1. How did the author know that "at heights greater than r, the pressure will be smaller"? Isn't r a horizontal quantity? What does it have to do with heights?

2. "Since stress is proportional to strain, that means that the part of the ball that is significantly strained has height r." Again, how does this have anything to do with r, given that r is a horizontal quantity and that the strain is vertical (ish).

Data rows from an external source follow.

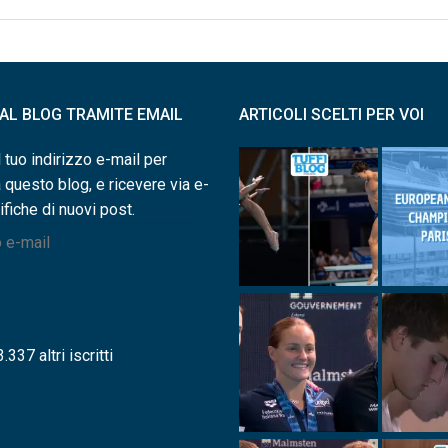
I AL BLOG TRAMITE EMAIL
ARTICOLI SCELTI PER VOI
l tuo indirizzo e-mail per
a questo blog, e ricevere via e-
ifiche di nuovi post.
.337 altri iscritti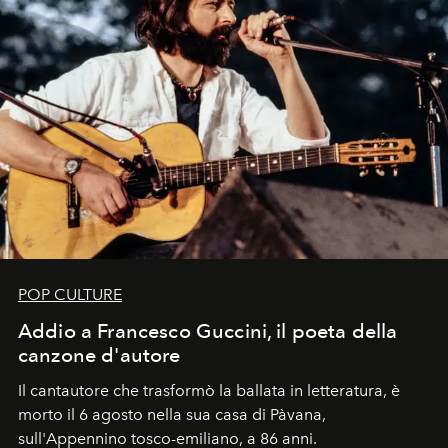
POP CULTURE
Addio a Francesco Guccini, il poeta della
canzone d'autore
Il cantautore che trasformò la ballata in letteratura, è
morto il 6 agosto nella sua casa di Pàvana,
sull'Appennino tosco-emiliano, a 86 anni.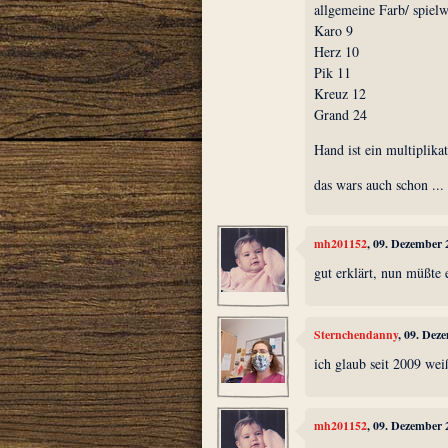
allgemeine Farb/ spielw
Karo 9
Herz 10
Pik 11
Kreuz 12
Grand 24
Hand ist ein multiplika
das wars auch schon ...
mh201152
, 09. Dezember 
gut erklärt, nun müßte 
Sternchendanny
, 09. Dez
ich glaub seit 2009 wei
mh201152
, 09. Dezember 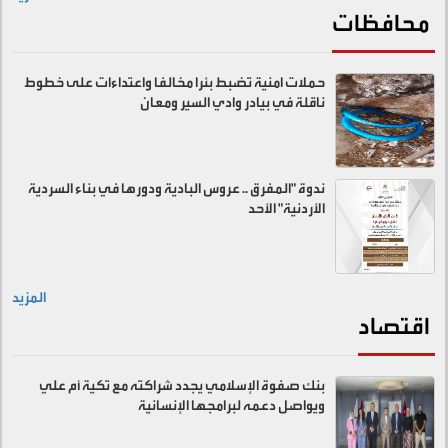
محافظات
حملات امنية تضبط بئرا مخالفا واعتداءات على خطوط
ناقلة في بيادر وادي السير ومعان
ندوة "المفرق .. عروس البادية ودورها في بناء السردية
الأردنية" الأحد
المزيد
اقتصاد
بنك صفوة الإسلامي يجدد شراكته مع تكية أم علي
ويواصل دعمه لبرامجها الإنسانية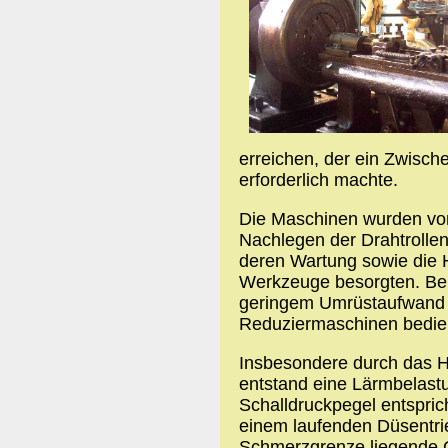
erreichen, der ein Zwisch
erforderlich machte.
Die Maschinen wurden von
Nachlegen der Drahtrollen
deren Wartung sowie die 
Werkzeuge besorgten. Bei
geringem Umrüstaufwand k
Reduziermaschinen bedie
Insbesondere durch das H
entstand eine Lärmbelast
Schalldruckpegel entspric
einem laufenden Düsentrie
Schmerzgrenze liegende G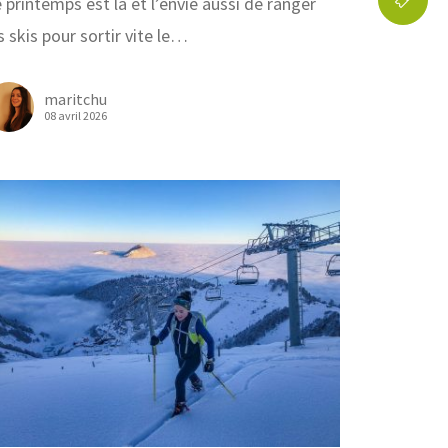
 printemps est là et l’envie aussi de ranger
s skis pour sortir vite le…
maritchu
08 avril 2026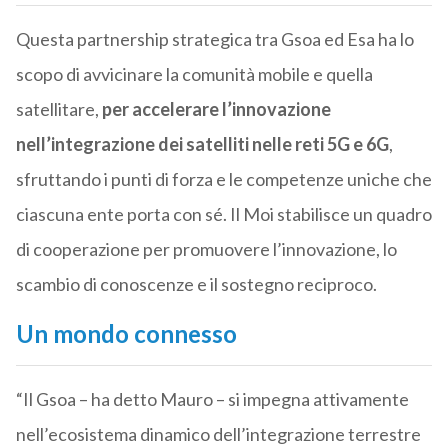
Questa partnership strategica tra Gsoa ed Esa ha lo
scopo di avvicinare la comunità mobile e quella
satellitare,
per accelerare l’innovazione
nell’integrazione dei satelliti nelle reti 5G e 6G
,
sfruttando i punti di forza e le competenze uniche che
ciascuna ente porta con sé. Il Moi stabilisce un quadro
di cooperazione per promuovere l’innovazione, lo
scambio di conoscenze e il sostegno reciproco.
Un mondo connesso
“Il Gsoa – ha detto Mauro – si impegna attivamente
nell’ecosistema dinamico dell’integrazione terrestre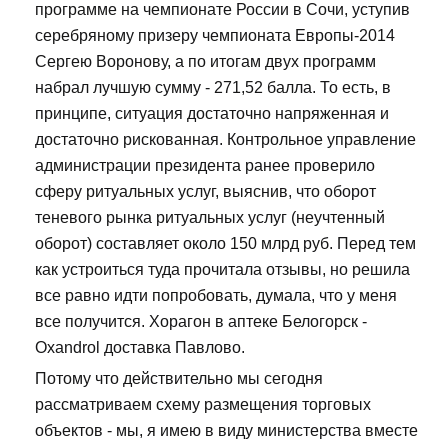
программе на чемпионате России в Сочи, уступив
серебряному призеру чемпионата Европы-2014
Сергею Воронову, а по итогам двух программ
набрал лучшую сумму - 271,52 балла. То есть, в
принципе, ситуация достаточно напряженная и
достаточно рискованная. Контрольное управление
администрации президента ранее проверило
сферу ритуальных услуг, выяснив, что оборот
теневого рынка ритуальных услуг (неучтенный
оборот) составляет около 150 млрд руб. Перед тем
как устроиться туда прочитала отзывы, но решила
все равно идти попробовать, думала, что у меня
все получится. Хорагон в аптеке Белогорск -
Oxandrol доставка Павлово.
Потому что действительно мы сегодня
рассматриваем схему размещения торговых
объектов - мы, я имею в виду министерства вместе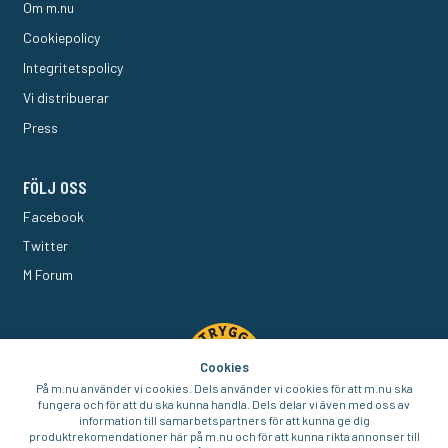
Om m.nu
Cookiepolicy
Integritetspolicy
Vi distribuerar
Press
FÖLJ OSS
Facebook
Twitter
M Forum
Cookies
På m.nu använder vi cookies. Dels använder vi cookies för att m.nu ska
fungera och för att du ska kunna handla. Dels delar vi även med oss av
information till samarbetspartners för att kunna ge dig
produktrekomendationer här på m.nu och för att kunna rikta annonser till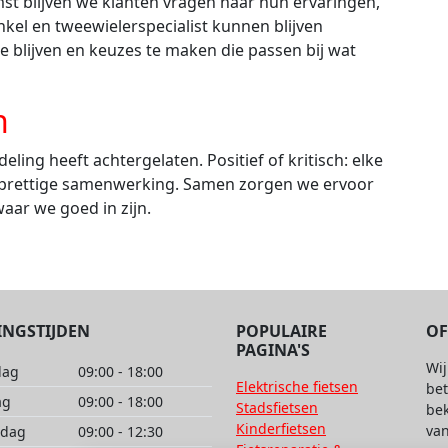
st blijven we klanten vragen naar hun ervaringen,
nkel en tweewielerspecialist kunnen blijven
 blijven en keuzes te maken die passen bij wat
n
ing heeft achtergelaten. Positief of kritisch: elke
en prettige samenwerking. Samen zorgen we ervoor
aar we goed in zijn.
INGSTIJDEN
POPULAIRE
OF
PAGINA'S
Wij
dag
09:00 - 18:00
Elektrische fietsen
be
ag
09:00 - 18:00
Stadsfietsen
bek
Kinderfietsen
van
dag
09:00 - 12:30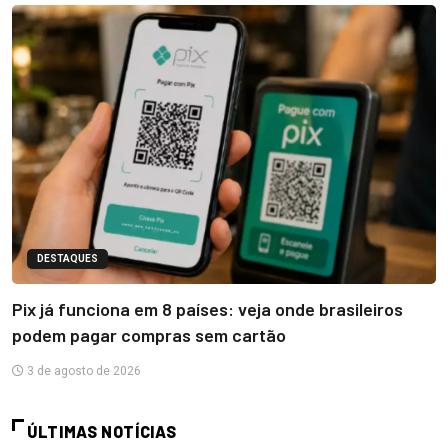
DESTAQUES
Pix já funciona em 8 países: veja onde brasileiros
podem pagar compras sem cartão
3 de agosto de 2026
ÚLTIMAS NOTÍCIAS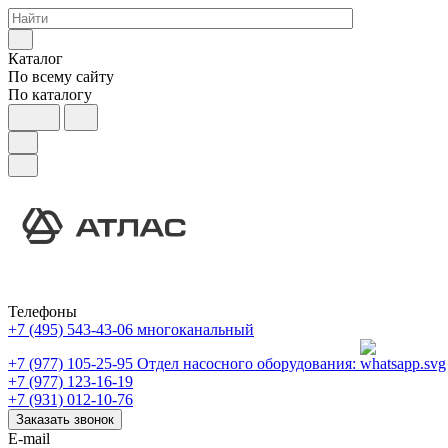
Каталог
По всему сайту
По каталогу
Телефоны
+7 (495) 543-43-06
многоканальный
+7 (977) 105-25-95
Отдел насосного оборудования:
+7 (977) 123-16-19
+7 (931) 012-10-76
Заказать звонок
E-mail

3. Even if assuming that the previous 2 claims are true, how was the equation ##\frac {\delta} {r} \sim \frac {r} {R}## obtained?

phantomvommand said:
1. How did the author know that "at heights greater than r, the pressure will be smaller"? Isn't r a horizontal quantity? What does it have to do with heights?
At height r above the flat base, the radius is ##\sqrt{2r\sqrt{R^2-r^2}}## (check my algebra). If r<<R that's about ##\sqrt{2Rr}##. The author is taking that as constituting a value significantly greater than r.
phantomvommand said:
3. Even if assuming that the previous 2 claims are true, how was the equation ##\frac {\delta} {r} \sim \frac {r} {R}## obtained?
In the diagram, the total extent of compression is ##\delta=R-\sqrt{R^2-r^2}\approx \frac{r^2}{2R}##.

phantomvommand
haruspex said:
At height r above the flat base, the radius is ##\sqrt{2r\sqrt{R^2-r^2}}## (check my algebra). If r<<R that's about ##\sqrt{2Rr}##. The author is taking that as constituting a value significantly greater than r.

In the diagram, the total extent of compression is ##\delta=R-\sqrt{R^2-r^2}\approx \frac{r^2}{2R}##.
But how does ##\sqrt {2Rr} >> r## mean that pressures at heights above r will be smaller?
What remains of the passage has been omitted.